# Twin Delayed Deep Deterministic Policy Gradient (TD3)

- extended actor/critic method for continues action and input space
- off policy model
- the model uses one actor-network to calculate the actions given the states 
- the model uses two critics-networks(the twins) to calculate the q - Value given the actions and states

### Initial Set up:

Actor:
- build one actor-network and one actor target network(both share the same architecture)

![ActorModel](img/actor_model.jpg)

Critic Twins:
- build two critic networks(the twins) and two critic target networks(all sharing the same architecture)

![CriticModel](img/critic_model.jpg)

Full Model:
- in total the full model consists of 6 neural networks

![FullModel](img/full_model.jpg)

Replay Buffer:
- initialize an experience replay buffer(we need a memory buffer cause TD3 is an off-policy model)
- the buffer will be storing the last n transitions
- transition consists of state, next state, action, reward and done information

### Algorithm

Exploration Phase:
- fill the replay buffer with n transitions based on random actions

Training Phase:

Step 1:
- sample a batch of transitions(state($s$), next state($s'$), action($a$), reward($r$) and done information)

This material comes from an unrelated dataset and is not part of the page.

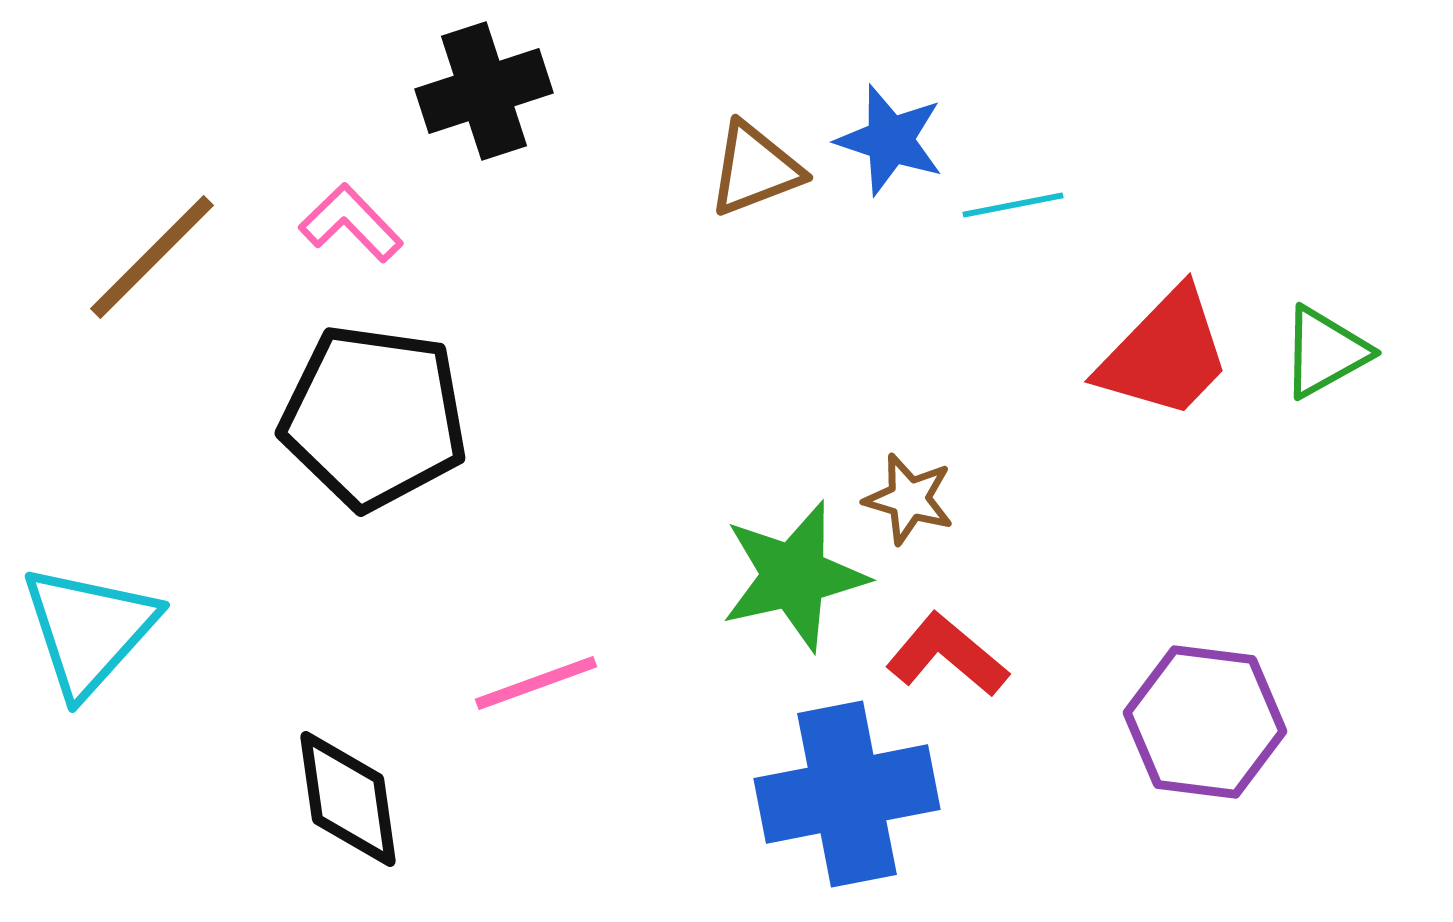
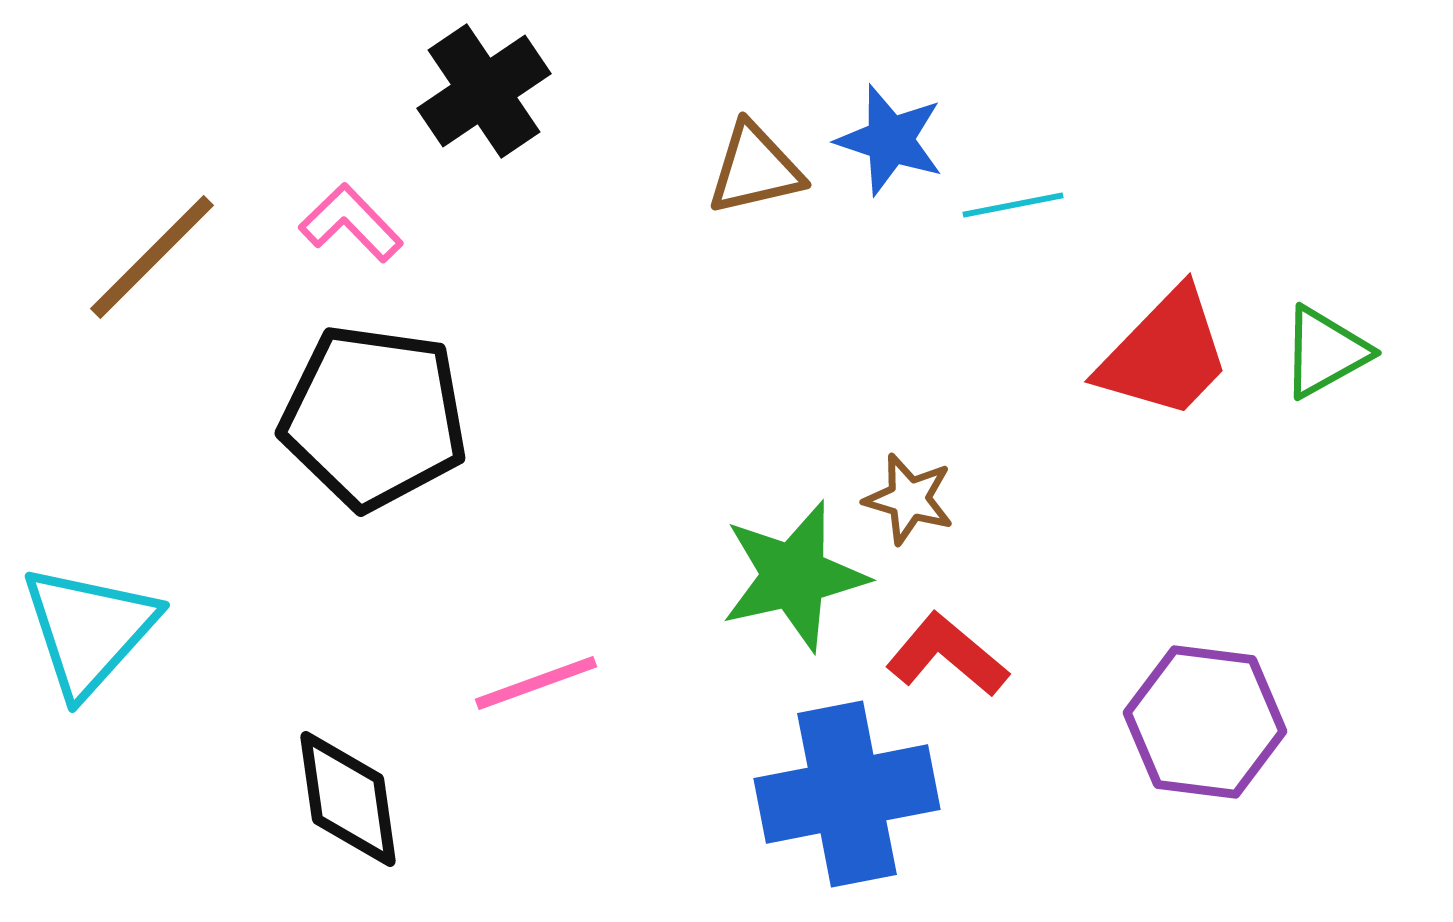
black cross: rotated 16 degrees counterclockwise
brown triangle: rotated 8 degrees clockwise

For each transition in batch

Step 2:
- use next state($s'$) to calculate the next action($a'$) using the actor target network
$a' = \pi_{\phi'}(s')$

Step 3:
- add noise($\epsilon$) from a gaussian distribution($\mathcal{N}$) to the next action($a'$) calculated in step 2(this leads to "exploration")

$a' \leftarrow a' + \epsilon$

$\epsilon = clip(\mathcal{N}(0, \tilde\sigma), -c, c) $

- clamp the updated noisy next action($a'$) in the range min/max action value range supported by the environment

$a' \leftarrow clip(a')$

Step 4:
- use next state($s'$) and our calculated and updated next action($a'$) as input for the two critic target models to calculate two q-values $Q_1(s', a')$ and $Q_2(s', a')$ 

Step 5:
- calculate the minimum of $Q_1(s', a')$ and $Q_2(s', a')$
- Qmin is an approximation of the value of the next state
- by calculating the minimum, we prevent to optimistic estimates which is a common problem in previous models

$Qmin = min(Q_1(s', a'), Q_2(s', a'))$

Step 2 till 5 visualized:

![FullModel](img/forward_pass.jpg)

Step 6:
- calculate the target q value for the two critic models based on $Q_min$

$Q_t = r + \gamma * Q_min$

- $\gamma$ is the discount factor

Step 7:
- use state($s$) and the action($a$) as input for the two critic models to calculate two q-values $Q_1(s, a)$ and $Q_2(s, a)$ 

Step 8:
- calculate the loss for the two critic models based on $Q_1(s, a)$, $Q_2(s, a)$ and $Q_t$

$Loss_{Critic2} = MSELoss(Q_1, Q_t)$

$Loss_{Critic2} = MSELoss(Q_2, Q_t)$

Step 9:
- update the weights of the two critic models based on $Loss_{Critic}$ using backpropagation 

For every n iterations(this is where the delayed in TD3 comes from):

Step 10:
- update the weights of the actor model by performing gradient ascent on the output of the first critic model
- we basically update the actor parameters in the way that maximizes the q values which maximizes the expected return

$\triangledown_\phi J(\phi) = N^{-1}\sum\triangledown_aQ_{\theta_1}(s,a)|_{a=\pi_\phi(s)} \triangledown_\phi \pi_\phi(s)$

$\phi$ = Actor weights, $\theta_1$ = Critic weights

Step 11:
- smoothly update weights of the actor target using polyak averaging

$\theta' \leftarrow \tau\theta + (1-\tau) * \theta'$ 

Step 12:
- smoothly update weights of the two critic targets using polyak averaging

$\phi' \leftarrow \tau\phi + (1-\tau) * \phi'$